* _DIRECTIONS_: Transcribe the following entries word for word; no picture is to appear in the copy.
============================================================
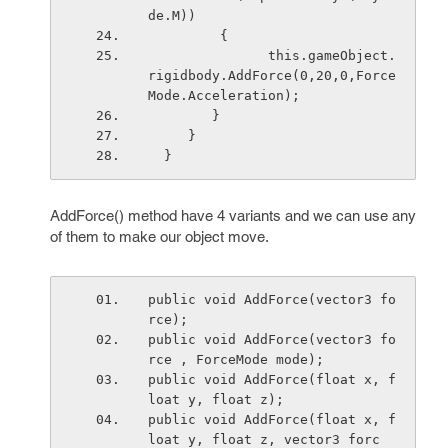
de.M)) 
         {
               this.gameObject.
rigidbody.AddForce(0,20,0,Force
Mode.Acceleration);
        }
     }
  }
AddForce() method have 4 variants and we can use any
of them to make our object move.
public void AddForce(vector3 fo
rce);
public void AddForce(vector3 fo
rce , ForceMode mode);
public void AddForce(float x, f
loat y, float z);
public void AddForce(float x, f
loat y, float z, vector3 forc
============================================================
* _REPLY TO THE TASK_:
de.M)) 
         {
               this.gameObject.
rigidbody.AddForce(0,20,0,Force
Mode.Acceleration);
        }
     }
  }
AddForce() method have 4 variants and we can use any
of them to make our object move.
public void AddForce(vector3 fo
rce);
public void AddForce(vector3 fo
rce , ForceMode mode);
public void AddForce(float x, f
loat y, float z);
public void AddForce(float x, f
loat y, float z, vector3 forc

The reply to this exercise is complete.